The site-admin and org-admin groups are 'protected' groups within the Atlassian products, and cannot be sync'd to with SCIM. The Admin Automation app allows customers to automatically add and remove users from the site-admin and org-admin groups, as well as any of the other administration groups in admin.atlassian.com.

Many Atlassian customers find that the 'User Access Settings' are hard to lock down, they want to completely remove any user that isn't added via SCIM sync. This includes users that are invited by other users, users that self-join and users that are manually added via a site or org admin. There are two ways that the Admin Automation app can help with this:

1. Customers can designate a 'key' SCIM group, and only users in exist in that group can be added to a default Atlassian product access group. e.g. If a user exists in the idp-jira-users group, then add them to jira-software-users group. If a user doesn't exist in the idp-jira-users group, then remove them from the jira-software-users group

2. Customers can create an empty group, and create an automation rule to sync the empty group to the default Atlassian product access groups. This ensures that the default groups are always empty and anyone manually invited or added via another user will be removed automatically. e.g. Create a group called empty-group, and create a rule to run hourly; If a user is not in empty-group, then remove them from jira-software-users group

Unfortunatly, Atlassian admins don't have many options to perform bulk actions on users and groups. The Admin Automation app allows 'Run Once' rules to be run, to add or remove 1000's of users from one group to another, quickly and easily.

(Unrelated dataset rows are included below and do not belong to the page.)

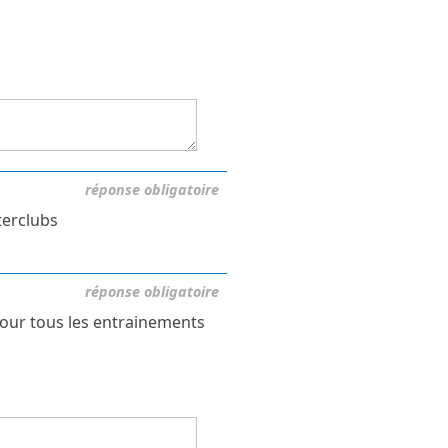
réponse obligatoire
terclubs
réponse obligatoire
pour tous les entrainements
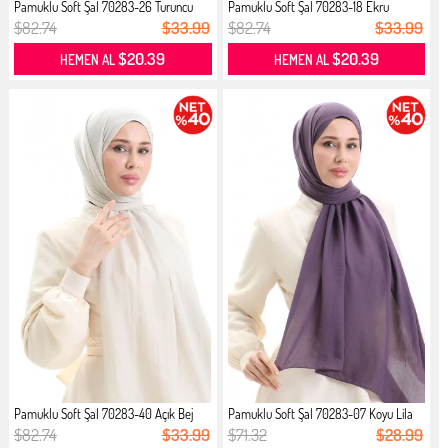
Pamuklu Soft Şal 70283-26 Turuncu
Pamuklu Soft Şal 70283-18 Ekru
$82.74
$33.99
$82.74
$33.99
$20.39
$20.39
HEMEN AL
HEMEN AL
Pamuklu Soft Şal 70283-40 Açık Bej
Pamuklu Soft Şal 70283-07 Koyu Lila
$82.74
$33.99
$71.32
$28.99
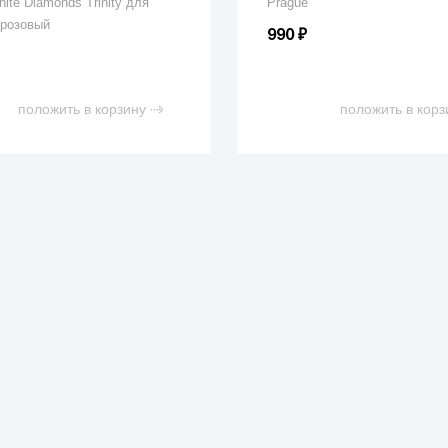
ite Diamonds Trinity для
Prague
 розовый
₽
990
положить в корзину
положить в корз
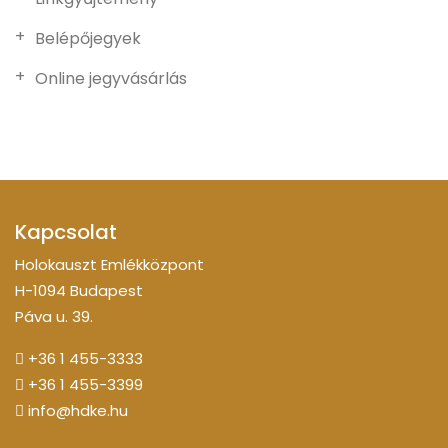
Belépőjegyek
Online jegyvásárlás
Kapcsolat
Holokauszt Emlékközpont
H-1094 Budapest
Páva u. 39.
+36 1 455-3333
+36 1 455-3399
info@hdke.hu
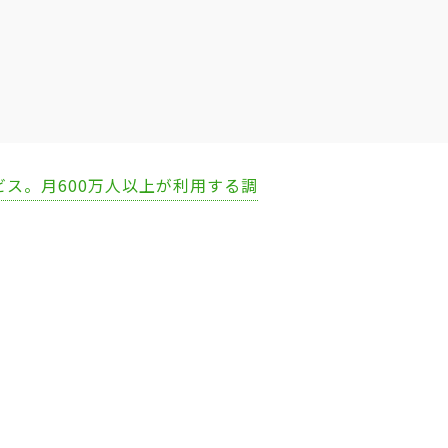
ビス。月600万人以上が利用する調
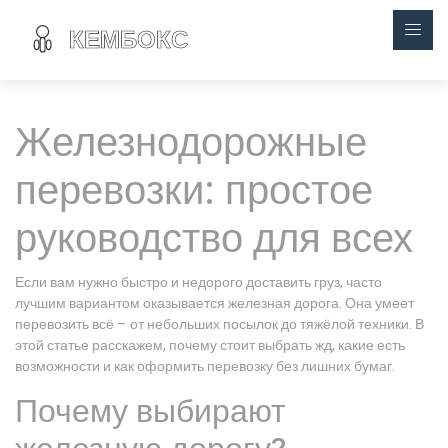
Железнодорожные
перевозки: простое
руководство для всех
Если вам нужно быстро и недорого доставить груз, часто
лучшим вариантом оказывается железная дорога. Она умеет
перевозить всё – от небольших посылок до тяжёлой техники. В
этой статье расскажем, почему стоит выбрать жд, какие есть
возможности и как оформить перевозку без лишних бумаг.
Почему выбирают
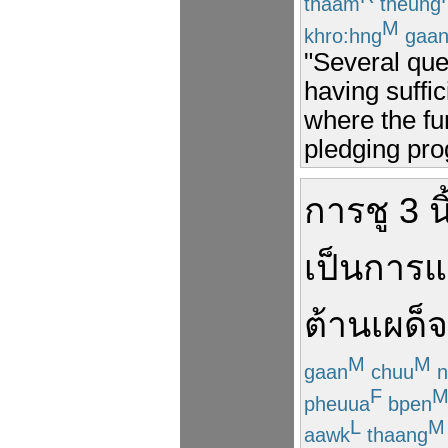
thaam
theung
M
khro:hng
gaa
"Several ques
having suffi
where the fu
pledging pro
การ
ชู
3
น
เป็น
การแ
ต้าน
เผด็
M
M
gaan
chuu
n
F
pheuua
bpen
L
M
aawk
thaang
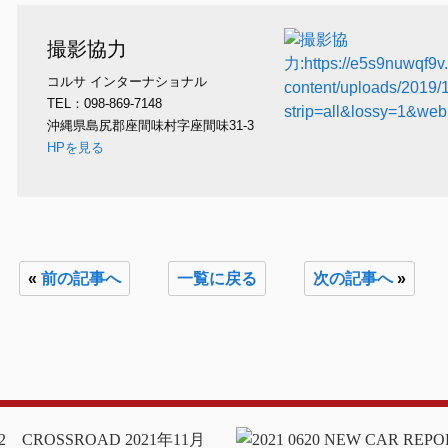
撮影協力
コルサ インターナショナル
TEL：098-869-7148
沖縄県島尻郡座間味村字座間味31-3
HPを見る
«
前の記事へ
一覧に戻る
次の記事へ
»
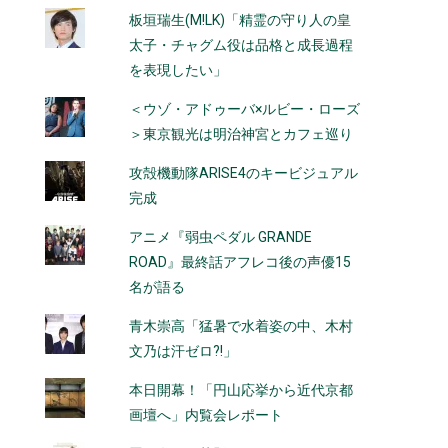
板垣瑞生(M!LK)「精霊の守り人の皇
太子・チャグム役は品格と成長過程
を表現したい」
＜ウゾ・アドゥーバ×ルビー・ローズ
＞東京観光は明治神宮とカフェ巡り
攻殻機動隊ARISE4のキービジュアル
完成
アニメ『弱虫ペダル GRANDE
ROAD』最終話アフレコ後の声優15
名が語る
青木崇高「猛暑で水着姿の中、木村
文乃は汗ゼロ?!」
ま
本日開幕！「円山応挙から近代京都
画壇へ」内覧会レポート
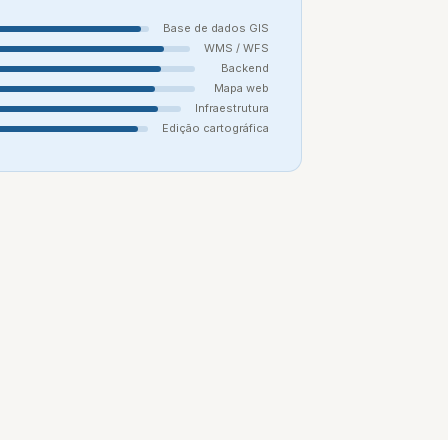
Base de dados GIS
WMS / WFS
Backend
Mapa web
Infraestrutura
Edição cartográfica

There are a few situations where customers want to merge different groups. The most common is related to having multiple SCIM groups, but not wanting to have to manually grant each of those groups product access:

1. Merging multiple SCIM groups into one, to give that one group Jira or Confluence user access.

2. Merging multiple 'Customer' SCIM groups into one, to give that one group the Customer Role in Jira Service Management.

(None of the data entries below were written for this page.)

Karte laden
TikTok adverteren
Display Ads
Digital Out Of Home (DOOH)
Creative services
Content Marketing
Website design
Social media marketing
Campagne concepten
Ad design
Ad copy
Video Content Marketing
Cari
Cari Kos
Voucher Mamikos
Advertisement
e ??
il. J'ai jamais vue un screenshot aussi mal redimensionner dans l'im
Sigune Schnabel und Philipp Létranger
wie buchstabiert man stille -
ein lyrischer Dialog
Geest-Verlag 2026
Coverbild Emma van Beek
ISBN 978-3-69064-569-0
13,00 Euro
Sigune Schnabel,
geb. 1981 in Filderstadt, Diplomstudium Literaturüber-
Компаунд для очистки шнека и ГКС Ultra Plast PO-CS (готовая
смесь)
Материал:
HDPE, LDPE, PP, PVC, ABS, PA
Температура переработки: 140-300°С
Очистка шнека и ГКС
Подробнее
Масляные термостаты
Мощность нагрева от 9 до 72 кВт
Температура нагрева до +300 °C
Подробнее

There's also the use case where the Site Admin or Org Admin doesn't have control over the groups created in their IdP. They have too many groups with small numbers of users in them, and no way to control which groups are created in the IdP. Mergings multiple SCIM groups makes managing product access much easier.

The Admin Automation app can be used to create multiple rules that run to add or remove users from a single group, based on if those users exist in one or more SCIM sync'd groups.